Records provided:
-=-=-=-=-

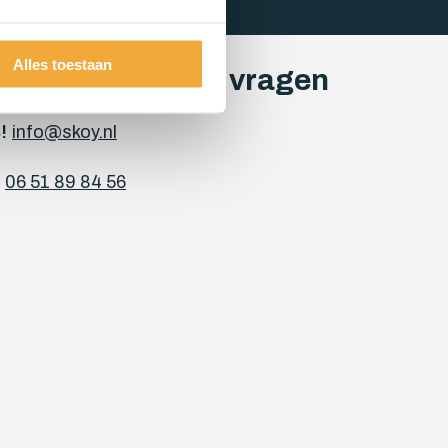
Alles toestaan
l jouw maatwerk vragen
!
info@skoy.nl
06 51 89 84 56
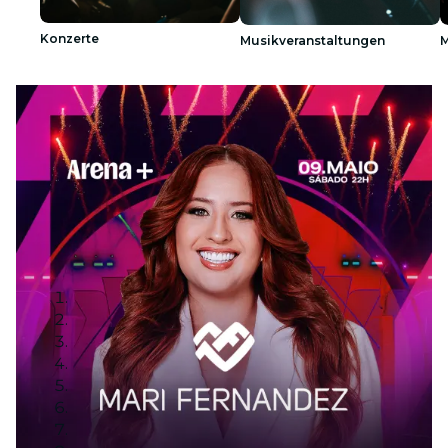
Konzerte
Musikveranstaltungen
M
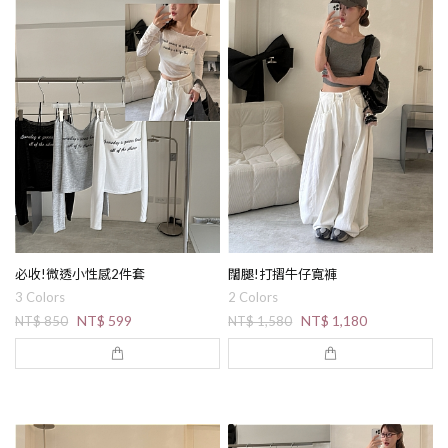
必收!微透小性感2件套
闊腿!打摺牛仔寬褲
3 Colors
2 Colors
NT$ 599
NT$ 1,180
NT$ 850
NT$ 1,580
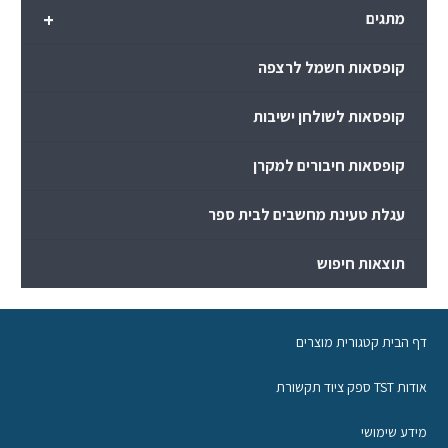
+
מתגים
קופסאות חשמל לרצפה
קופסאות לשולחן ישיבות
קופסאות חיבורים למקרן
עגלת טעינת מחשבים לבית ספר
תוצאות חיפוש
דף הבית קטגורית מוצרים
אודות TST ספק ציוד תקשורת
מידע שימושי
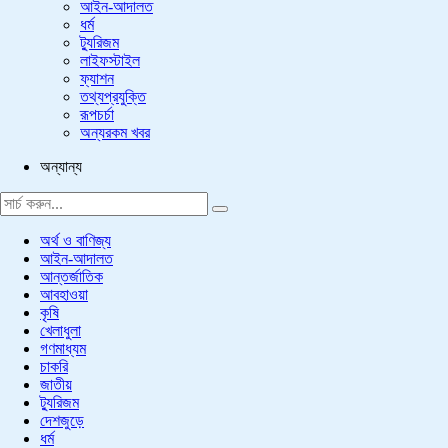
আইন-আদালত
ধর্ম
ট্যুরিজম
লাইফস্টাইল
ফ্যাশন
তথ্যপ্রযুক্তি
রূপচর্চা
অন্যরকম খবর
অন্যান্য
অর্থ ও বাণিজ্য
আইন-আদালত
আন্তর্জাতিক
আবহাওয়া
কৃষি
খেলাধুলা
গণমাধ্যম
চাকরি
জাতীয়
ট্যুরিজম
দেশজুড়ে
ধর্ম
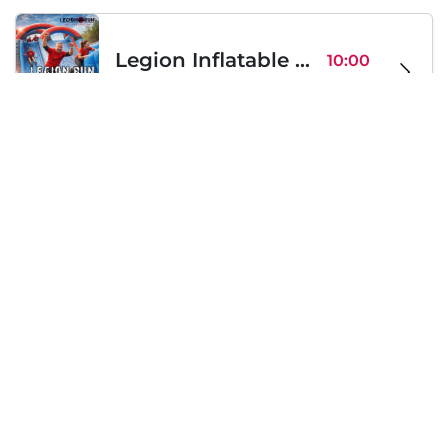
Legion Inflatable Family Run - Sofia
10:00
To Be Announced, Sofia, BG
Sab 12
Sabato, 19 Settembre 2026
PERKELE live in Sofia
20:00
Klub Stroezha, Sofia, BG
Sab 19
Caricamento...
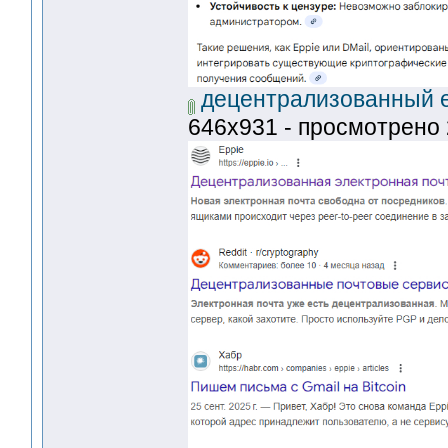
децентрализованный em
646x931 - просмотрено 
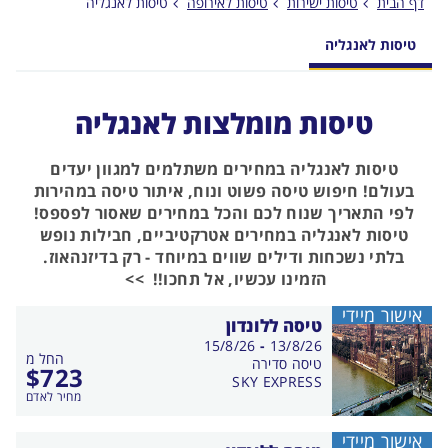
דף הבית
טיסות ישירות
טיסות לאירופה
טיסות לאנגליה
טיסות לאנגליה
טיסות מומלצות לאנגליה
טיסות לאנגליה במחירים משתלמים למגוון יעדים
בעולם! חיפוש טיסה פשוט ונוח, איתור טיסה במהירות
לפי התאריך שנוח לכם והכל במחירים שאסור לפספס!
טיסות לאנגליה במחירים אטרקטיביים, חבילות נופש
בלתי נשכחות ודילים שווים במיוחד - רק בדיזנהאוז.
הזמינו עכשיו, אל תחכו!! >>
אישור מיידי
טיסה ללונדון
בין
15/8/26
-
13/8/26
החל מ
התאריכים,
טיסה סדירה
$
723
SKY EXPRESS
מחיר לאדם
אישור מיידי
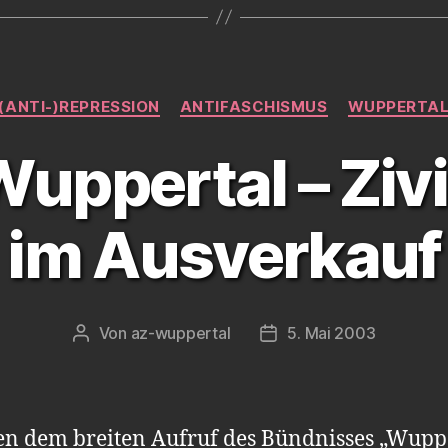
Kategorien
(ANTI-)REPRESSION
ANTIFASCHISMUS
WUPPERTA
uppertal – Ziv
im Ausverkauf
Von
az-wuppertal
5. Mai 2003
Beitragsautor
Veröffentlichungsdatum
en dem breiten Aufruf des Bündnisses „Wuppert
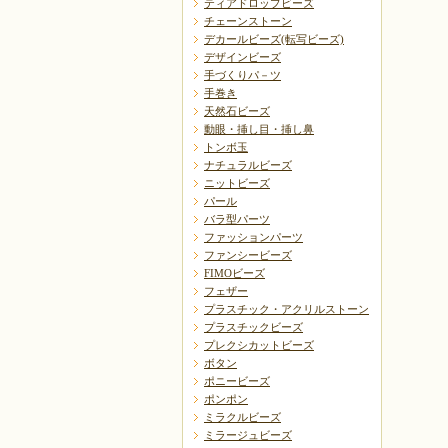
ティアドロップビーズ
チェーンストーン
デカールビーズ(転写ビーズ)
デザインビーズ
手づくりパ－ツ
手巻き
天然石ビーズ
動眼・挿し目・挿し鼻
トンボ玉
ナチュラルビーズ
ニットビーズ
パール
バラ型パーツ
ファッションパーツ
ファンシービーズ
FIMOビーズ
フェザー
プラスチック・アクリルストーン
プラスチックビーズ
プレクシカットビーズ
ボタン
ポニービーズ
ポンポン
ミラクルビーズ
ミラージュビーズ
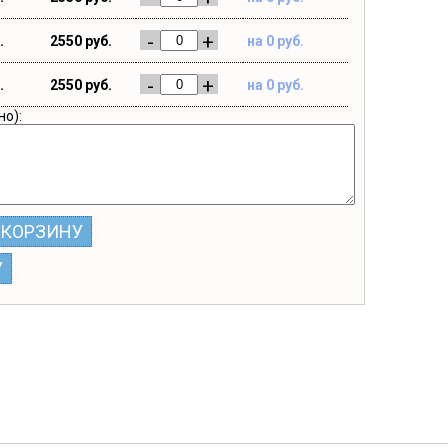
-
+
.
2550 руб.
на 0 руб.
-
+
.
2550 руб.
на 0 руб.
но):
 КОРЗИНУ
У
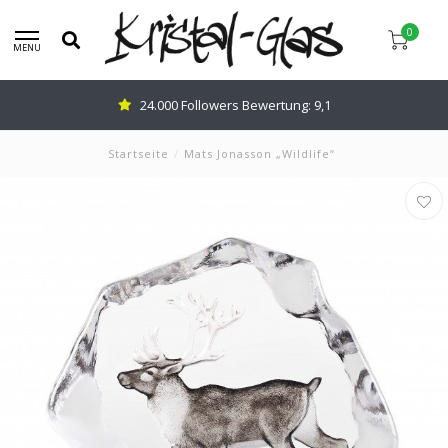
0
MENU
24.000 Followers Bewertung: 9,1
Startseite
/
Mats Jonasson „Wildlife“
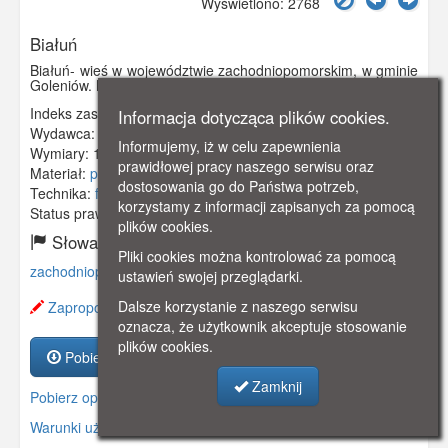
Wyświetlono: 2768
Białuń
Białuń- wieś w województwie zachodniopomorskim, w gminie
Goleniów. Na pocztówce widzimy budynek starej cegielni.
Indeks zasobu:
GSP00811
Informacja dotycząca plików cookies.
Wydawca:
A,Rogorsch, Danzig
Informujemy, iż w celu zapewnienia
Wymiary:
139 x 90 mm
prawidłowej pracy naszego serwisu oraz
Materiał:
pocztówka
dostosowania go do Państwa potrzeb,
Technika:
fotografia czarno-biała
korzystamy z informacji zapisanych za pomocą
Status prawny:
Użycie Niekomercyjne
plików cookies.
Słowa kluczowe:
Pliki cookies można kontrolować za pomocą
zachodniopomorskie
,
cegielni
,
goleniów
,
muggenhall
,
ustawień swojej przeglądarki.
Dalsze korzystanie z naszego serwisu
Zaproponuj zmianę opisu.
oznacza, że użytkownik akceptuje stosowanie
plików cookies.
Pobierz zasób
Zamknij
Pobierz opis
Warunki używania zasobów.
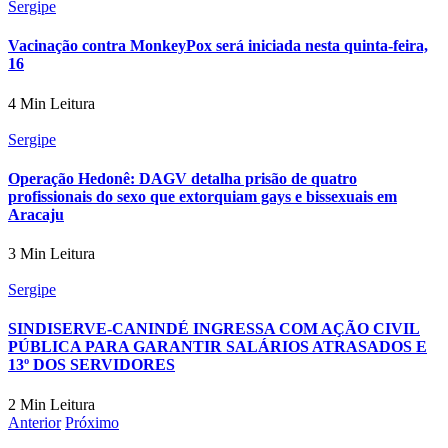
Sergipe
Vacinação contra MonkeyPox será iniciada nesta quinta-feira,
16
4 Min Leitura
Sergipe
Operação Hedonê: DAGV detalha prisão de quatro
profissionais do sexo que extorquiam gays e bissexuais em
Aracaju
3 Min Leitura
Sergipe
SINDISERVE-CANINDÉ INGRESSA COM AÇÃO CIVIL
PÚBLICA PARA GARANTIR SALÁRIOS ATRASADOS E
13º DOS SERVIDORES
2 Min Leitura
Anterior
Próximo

-=-=-=-=-

Task statement: Find the string "cegielni" in the listing and copy every line in which it occurs.

Exercise answer:
Goleniów. Na pocztówce widzimy budynek starej cegielni.
cegielni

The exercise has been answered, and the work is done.